LESS-App

LESS App zur Unterstützung bei der Nachsorge

 Warum eine App?

Liebe ehemalige Patientin, lieber ehemaliger Patient,
Bei Ihnen wurde im Kindes- oder Jugendalter eine Krebserkrankung diagnostiziert. Die Behandlung erfolgte entweder durch Chemotherapie oder auch zusätzlich durch Strahlentherapie. Krebserkrankungen bei Kindern sind allgemein sehr selten und können dank eines enormen medizinischen Fortschritts heute in den meisten Fällen geheilt werden. Diese Erfolge machen es möglich, dass die Gruppe der Langzeitüberlebenden stetig wächst. Daher wissen wir, dass als Folge der Therapie auch möglicherweise Spätfolgen auftreten können. In den letzten Jahren haben wir ein umfassendes Register dazu aufgebaut, sodass wir wissen, welche Spätfolgen bei welchen Krebserkrankungen vermehrt auftreten und welche weniger auftreten. Um Ihre Lebensqualität langfristig zu sichern, ist es in Ihrem eigenen Interesse sehr wichtig, dass gewisse Untersuchungen auch dann noch durchgeführt werden, wenn Sie nicht mehr in der direkten Nachsorge in der Kinderklinik sind.

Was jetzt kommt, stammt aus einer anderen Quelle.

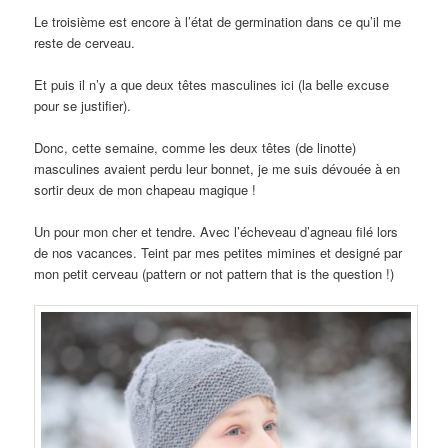
Le troisième est encore à l’état de germination dans ce qu’il me
reste de cerveau.
Et puis il n’y a que deux têtes masculines ici (la belle excuse
pour se justifier).
Donc, cette semaine, comme les deux têtes (de linotte)
masculines avaient perdu leur bonnet, je me suis dévouée à en
sortir deux de mon chapeau magique !
Un pour mon cher et tendre. Avec l’écheveau d’agneau filé lors
de nos vacances. Teint par mes petites mimines et designé par
mon petit cerveau (pattern or not pattern that is the question !)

Damit Sie wissen, welche Untersuchungen bei Ihrer überstandenen Krebserkrankung angeraten sind, haben wir diese App entwickelt. Sie zeigt Ihnen übersichtlich an, welche Spätfolgen möglicherweise auftreten können und welche Untersuchungen diese rechtzeitig zu erkennen und behandeln helfen. Sie haben auch die Möglichkeit über den Punkt “Eingesetzte Medikamente in der Chemotherapie” zu einer Liste von Medikamenten zu gelangen aus der Sie erkennen können, welche Spätfolgen möglicherweise durch die verabreichten Medikamente verursacht werden. Sollten Sie bei einigen Begriffen nicht wissen, was sich genau dahinter verbirgt, dann sprechen Sie einfach Ihren Arzt an.

 

Das Team hinter der LESS-App

Wir möchten uns kurz vorstellen, damit Sie sich einen Eindruck von unserer Arbeit machen können. Unsere Arbeitsgruppe befasst sich mit möglichen Spätfolgen nach Krebserkrankungen im Kindes- und Jugendalter, aber auch bei jungen Erwachsenen. Nachdem sich Krebserkrankungen bei Kindern mit immer besserem Erfolg behandeln ließen, versuchte im Jahre 1989 Prof. Dr. med. Jörn-Dirk Beck als Leiter der Kinderonkologie am Uniklinikum Erlangen den Fokus seiner Kollegen auf therapiebedingte Spätfolgen zu richten. Ergebnis war die Gründung einer entsprechenden Arbeitsgruppe in der kinderonkologischen Fachgesellschaft. Im Jahre 1995 legte diese Arbeitsgruppe ihre ersten Empfehlungen vor. Seither hat sich die LESS-Arbeitsgruppe (Late Effects Surveillance System) an der Universitätsklinik Erlangen um die zentrale Erfassung von therapiebedingten Spätfolgen und entsprechenden Empfehlungen für Hausärzte gekümmert. Nach dem Prof. Beck in den Ruhestand trat, ging die Leitung der LESS-Gruppe an Prof. Dr. med. Thorsten Langer über, der nach seinem Wechsel von Erlangen seit September 2013 von Lübeck (Universitätsklinikum Schleswig-Holstein) aus die Arbeitsgruppe leitet.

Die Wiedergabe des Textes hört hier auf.